Exercise: The records should be restated exactly from their first line through the line with "WebM（通常为 VP9 或 AV1 视频配 Opus 音频）是 Google" in it.
* * *
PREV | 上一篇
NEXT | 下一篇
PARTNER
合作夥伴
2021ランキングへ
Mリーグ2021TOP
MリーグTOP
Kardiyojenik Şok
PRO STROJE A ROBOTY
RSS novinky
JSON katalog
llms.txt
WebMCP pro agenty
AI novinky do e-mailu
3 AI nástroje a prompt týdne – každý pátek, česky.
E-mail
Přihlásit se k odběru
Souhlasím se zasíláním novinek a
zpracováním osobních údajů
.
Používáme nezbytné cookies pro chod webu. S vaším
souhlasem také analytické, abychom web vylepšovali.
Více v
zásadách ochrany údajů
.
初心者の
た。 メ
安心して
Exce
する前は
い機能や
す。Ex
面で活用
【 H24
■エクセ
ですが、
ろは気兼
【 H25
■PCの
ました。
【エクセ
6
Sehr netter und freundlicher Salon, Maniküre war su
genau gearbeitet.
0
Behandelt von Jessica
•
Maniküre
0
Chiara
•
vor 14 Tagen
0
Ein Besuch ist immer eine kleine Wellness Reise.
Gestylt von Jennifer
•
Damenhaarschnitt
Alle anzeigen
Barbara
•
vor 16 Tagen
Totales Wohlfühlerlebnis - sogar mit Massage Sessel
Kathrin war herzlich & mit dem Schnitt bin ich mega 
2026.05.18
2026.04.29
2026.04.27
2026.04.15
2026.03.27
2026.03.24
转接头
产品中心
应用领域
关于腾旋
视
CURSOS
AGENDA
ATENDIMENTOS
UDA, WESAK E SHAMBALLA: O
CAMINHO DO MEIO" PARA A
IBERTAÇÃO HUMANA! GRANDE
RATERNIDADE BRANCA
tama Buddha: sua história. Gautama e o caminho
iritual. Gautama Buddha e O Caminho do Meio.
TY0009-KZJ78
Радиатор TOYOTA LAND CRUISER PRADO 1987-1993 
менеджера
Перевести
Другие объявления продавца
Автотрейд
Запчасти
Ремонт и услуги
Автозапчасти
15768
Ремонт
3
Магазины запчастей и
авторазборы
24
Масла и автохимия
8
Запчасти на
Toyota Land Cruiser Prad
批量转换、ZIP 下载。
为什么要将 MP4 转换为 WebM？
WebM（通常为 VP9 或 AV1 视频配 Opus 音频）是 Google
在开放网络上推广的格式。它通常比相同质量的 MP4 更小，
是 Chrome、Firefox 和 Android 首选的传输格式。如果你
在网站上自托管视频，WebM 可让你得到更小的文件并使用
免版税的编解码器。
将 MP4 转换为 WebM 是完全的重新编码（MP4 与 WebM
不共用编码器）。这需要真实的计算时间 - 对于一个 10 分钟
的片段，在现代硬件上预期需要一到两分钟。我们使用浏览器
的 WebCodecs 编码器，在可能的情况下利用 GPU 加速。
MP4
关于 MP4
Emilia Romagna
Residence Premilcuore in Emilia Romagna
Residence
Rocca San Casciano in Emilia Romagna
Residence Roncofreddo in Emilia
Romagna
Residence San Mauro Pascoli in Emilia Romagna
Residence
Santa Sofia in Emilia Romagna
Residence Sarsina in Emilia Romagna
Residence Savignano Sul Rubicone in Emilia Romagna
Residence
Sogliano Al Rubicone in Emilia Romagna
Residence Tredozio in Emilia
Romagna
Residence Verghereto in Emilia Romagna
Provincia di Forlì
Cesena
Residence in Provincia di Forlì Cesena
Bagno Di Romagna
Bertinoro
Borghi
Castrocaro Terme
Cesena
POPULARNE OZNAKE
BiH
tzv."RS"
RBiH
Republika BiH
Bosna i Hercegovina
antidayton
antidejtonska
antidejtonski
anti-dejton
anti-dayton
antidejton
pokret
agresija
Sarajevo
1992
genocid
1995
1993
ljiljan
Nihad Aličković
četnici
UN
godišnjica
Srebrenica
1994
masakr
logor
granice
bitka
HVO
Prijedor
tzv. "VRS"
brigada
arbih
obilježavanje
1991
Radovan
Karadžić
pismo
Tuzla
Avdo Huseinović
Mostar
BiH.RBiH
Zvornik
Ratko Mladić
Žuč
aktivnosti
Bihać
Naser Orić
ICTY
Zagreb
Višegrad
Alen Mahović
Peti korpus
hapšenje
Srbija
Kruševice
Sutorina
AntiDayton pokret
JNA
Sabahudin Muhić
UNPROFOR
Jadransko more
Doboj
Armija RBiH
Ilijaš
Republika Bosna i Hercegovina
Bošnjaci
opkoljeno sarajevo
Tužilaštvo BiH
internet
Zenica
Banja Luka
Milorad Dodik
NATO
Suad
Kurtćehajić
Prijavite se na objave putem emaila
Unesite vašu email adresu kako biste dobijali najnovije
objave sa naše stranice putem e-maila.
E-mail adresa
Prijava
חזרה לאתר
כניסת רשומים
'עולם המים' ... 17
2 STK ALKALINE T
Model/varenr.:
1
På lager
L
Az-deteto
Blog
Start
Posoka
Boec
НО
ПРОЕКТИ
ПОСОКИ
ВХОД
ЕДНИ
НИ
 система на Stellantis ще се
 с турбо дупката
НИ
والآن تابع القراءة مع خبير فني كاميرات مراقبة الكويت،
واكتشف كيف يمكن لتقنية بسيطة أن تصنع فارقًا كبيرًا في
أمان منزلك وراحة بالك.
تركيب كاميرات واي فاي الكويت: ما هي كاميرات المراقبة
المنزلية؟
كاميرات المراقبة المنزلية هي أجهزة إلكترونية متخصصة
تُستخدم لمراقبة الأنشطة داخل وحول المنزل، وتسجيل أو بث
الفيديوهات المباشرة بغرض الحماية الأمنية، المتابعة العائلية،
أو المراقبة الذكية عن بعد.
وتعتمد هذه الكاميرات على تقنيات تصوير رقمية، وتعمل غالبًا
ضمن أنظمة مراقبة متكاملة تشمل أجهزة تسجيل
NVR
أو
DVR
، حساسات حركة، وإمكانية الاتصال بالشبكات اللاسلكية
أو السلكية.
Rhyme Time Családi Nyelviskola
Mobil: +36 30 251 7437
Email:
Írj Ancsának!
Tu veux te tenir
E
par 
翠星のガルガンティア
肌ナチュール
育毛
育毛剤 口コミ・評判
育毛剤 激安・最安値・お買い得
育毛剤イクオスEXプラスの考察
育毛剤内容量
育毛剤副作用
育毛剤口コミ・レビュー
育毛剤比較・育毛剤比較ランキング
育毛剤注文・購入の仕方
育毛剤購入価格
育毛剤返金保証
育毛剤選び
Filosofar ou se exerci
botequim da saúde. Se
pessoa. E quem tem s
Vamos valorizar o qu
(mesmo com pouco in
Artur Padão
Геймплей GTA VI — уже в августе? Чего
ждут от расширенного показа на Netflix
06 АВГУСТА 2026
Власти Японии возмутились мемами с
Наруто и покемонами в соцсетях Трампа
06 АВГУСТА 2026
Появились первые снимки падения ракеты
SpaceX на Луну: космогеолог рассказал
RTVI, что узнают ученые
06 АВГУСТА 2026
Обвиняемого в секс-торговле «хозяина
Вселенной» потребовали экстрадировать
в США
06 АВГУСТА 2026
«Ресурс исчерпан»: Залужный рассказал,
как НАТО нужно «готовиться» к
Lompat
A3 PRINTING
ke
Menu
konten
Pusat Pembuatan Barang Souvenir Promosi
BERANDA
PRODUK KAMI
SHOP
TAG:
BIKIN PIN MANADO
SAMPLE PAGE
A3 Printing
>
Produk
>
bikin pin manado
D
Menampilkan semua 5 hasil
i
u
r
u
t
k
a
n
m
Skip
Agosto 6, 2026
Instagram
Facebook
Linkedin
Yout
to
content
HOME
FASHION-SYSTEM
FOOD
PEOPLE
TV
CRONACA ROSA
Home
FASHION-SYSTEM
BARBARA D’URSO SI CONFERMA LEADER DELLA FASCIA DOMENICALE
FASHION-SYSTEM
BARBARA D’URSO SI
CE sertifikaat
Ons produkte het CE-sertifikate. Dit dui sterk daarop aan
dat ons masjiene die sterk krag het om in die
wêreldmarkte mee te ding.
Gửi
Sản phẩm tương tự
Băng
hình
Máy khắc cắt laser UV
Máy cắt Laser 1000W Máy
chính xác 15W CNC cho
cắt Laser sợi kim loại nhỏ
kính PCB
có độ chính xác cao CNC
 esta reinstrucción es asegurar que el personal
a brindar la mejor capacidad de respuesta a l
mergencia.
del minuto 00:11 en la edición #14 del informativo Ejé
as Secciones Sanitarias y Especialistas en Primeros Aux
* * *
Written answer:
PREV | 上一篇
NEXT | 下一篇
PARTNER
合作夥伴
2021ランキングへ
Mリーグ2021TOP
MリーグTOP
Kardiyojenik Şok
PRO STROJE A ROBOTY
RSS novinky
JSON katalog
llms.txt
WebMCP pro agenty
AI novinky do e-mailu
3 AI nástroje a prompt týdne – každý pátek, česky.
E-mail
Přihlásit se k odběru
Souhlasím se zasíláním novinek a
zpracováním osobních údajů
.
Používáme nezbytné cookies pro chod webu. S vaším
souhlasem také analytické, abychom web vylepšovali.
Více v
zásadách ochrany údajů
.
初心者の
た。 メ
安心して
Exce
する前は
い機能や
す。Ex
面で活用
【 H24
■エクセ
ですが、
ろは気兼
【 H25
■PCの
ました。
【エクセ
6
Sehr netter und freundlicher Salon, Maniküre war su
genau gearbeitet.
0
Behandelt von Jessica
•
Maniküre
0
Chiara
•
vor 14 Tagen
0
Ein Besuch ist immer eine kleine Wellness Reise.
Gestylt von Jennifer
•
Damenhaarschnitt
Alle anzeigen
Barbara
•
vor 16 Tagen
Totales Wohlfühlerlebnis - sogar mit Massage Sessel
Kathrin war herzlich & mit dem Schnitt bin ich mega 
2026.05.18
2026.04.29
2026.04.27
2026.04.15
2026.03.27
2026.03.24
转接头
产品中心
应用领域
关于腾旋
视
CURSOS
AGENDA
ATENDIMENTOS
UDA, WESAK E SHAMBALLA: O
CAMINHO DO MEIO" PARA A
IBERTAÇÃO HUMANA! GRANDE
RATERNIDADE BRANCA
tama Buddha: sua história. Gautama e o caminho
iritual. Gautama Buddha e O Caminho do Meio.
TY0009-KZJ78
Радиатор TOYOTA LAND CRUISER PRADO 1987-1993 
менеджера
Перевести
Другие объявления продавца
Автотрейд
Запчасти
Ремонт и услуги
Автозапчасти
15768
Ремонт
3
Магазины запчастей и
авторазборы
24
Масла и автохимия
8
Запчасти на
Toyota Land Cruiser Prad
批量转换、ZIP 下载。
为什么要将 MP4 转换为 WebM？
WebM（通常为 VP9 或 AV1 视频配 Opus 音频）是 Google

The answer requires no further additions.